Human character governed, empowered, purified by spiritually enlightened thinking becomes worthy of human affection and trust; it becomes trustworthy. No one is trustworthy who is dominated by animality, deceit, carnal desire.

Genuine individuality has nothing in common with anything unworthy. By one's active, joyous expression of good, he rejects unworthy qualities and feelings. If anyone clings to those qualities instead of casting them out, he finds that they separate him from the company of those who enjoy good.

After World War I, many of us still in uniform did not have enough to do. Some of us were in mischief most of the time. One of the boys in my outfit was hardly ever out of trouble. One day the lieutenant said to him, "Jack, if I were you, I wouldn't get into mischief so promiscuously."

"Sir," Jack replied, "I don't get into mischief promiscuously. I aim at it."

We as Christian Scientists are learning to discern the good in our fellows and, like Jack, to aim at it. Material sense, of course, does not discern pure goodness or true individuality. Yet the human heart yearns for good. It yearns for happy companionship. "Happiness is spiritual, born of Truth and Love," writes Mary Baker Eddy in "Science and Health with Key to the Scriptures" (p. 57). And she continues, "It is unselfish; therefore it cannot exist alone, but requires all mankind to share it."
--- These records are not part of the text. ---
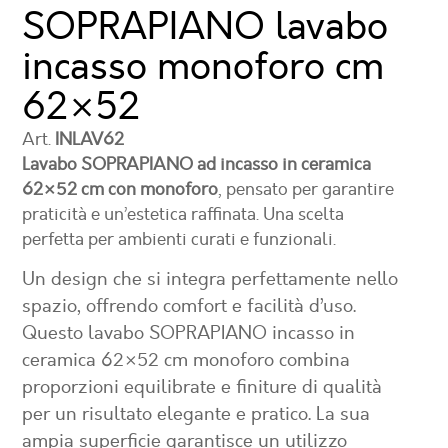
SOPRAPIANO lavabo
incasso monoforo
cm
62×52
Art.
INLAV62
Lavabo SOPRAPIANO ad incasso in ceramica
62×52 cm con monoforo
, pensato per garantire
praticità e un’estetica raffinata. Una scelta
perfetta per ambienti curati e funzionali.
Un design che si integra perfettamente nello
spazio, offrendo comfort e facilità d’uso.
Questo
lavabo SOPRAPIANO incasso in
ceramica 62×52 cm monoforo
combina
proporzioni equilibrate e finiture di qualità
per un risultato elegante e pratico. La sua
ampia superficie garantisce un utilizzo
God is Love—that we know. Do we often pray to know more intimately the nature of divine Love? Is not divine Love that which gives and has no need to get? What is it that divine Love gives? Why, it gives good. How good is the good it gives? Perfect good. How much good? All the good there is. Divine Love gives itself, all of itself.

How much of God, how much of divine Love, then, does each one of us have? Why, all of God! For God is One and indivisible. He cannot partition Himself, giving a little of love to one and a little more or a little less to another. No one could be loved more than this; no one has less than all of Love's loving.
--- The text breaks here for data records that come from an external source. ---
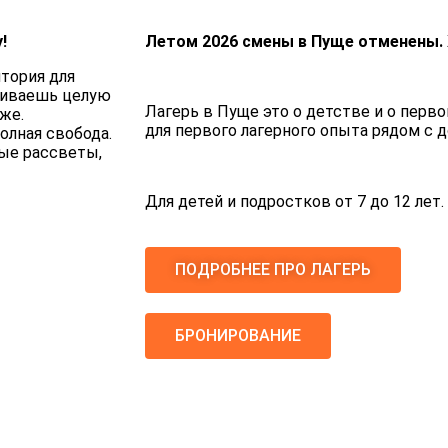
!
Летом 2026 смены в Пуще отменены.
тория для
оживаешь целую
Лагерь в Пуще это о детстве и о перв
иже.
для первого лагерного опыта рядом с 
олная свобода.
ые рассветы,
Для детей и подростков от 7 до 12 лет.
ПОДРОБНЕЕ ПРО ЛАГЕРЬ
БРОНИРОВАНИЕ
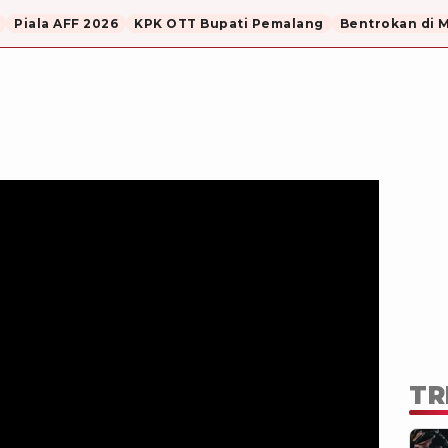
Piala AFF 2026
KPK OTT Bupati Pemalang
Bentrokan di 
TR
The Father who loves all, loves each one. So may we. Does loving all our fellows mean loving one particular individual any less? By no means. Our loving each one for what he is, for what she is, discerning clearly the distinct individuality of each one, prevents the loss of anyone in the crowd. It prevents shutting anyone out. It prevents the feeling that one is shut out or lonely.

How could we know this about divine Love if there were no love within us? "For what man knoweth the things of a man, save the spirit of man which is in him? even so the things of God knoweth no man, but the Spirit of God" (I Cor. 2: 11). "The Spirit of God" which is within us! This spirit of Love within us is the very likeness of divine Love, the loving and lovable likeness which is our true selfhood. Is this what we know ourselves to be? Is this what we know our fellow men to be? If so, we are obeying the commandment urged by Jesus (Mark 12:31), "Thou shalt love thy neighbour as thyself."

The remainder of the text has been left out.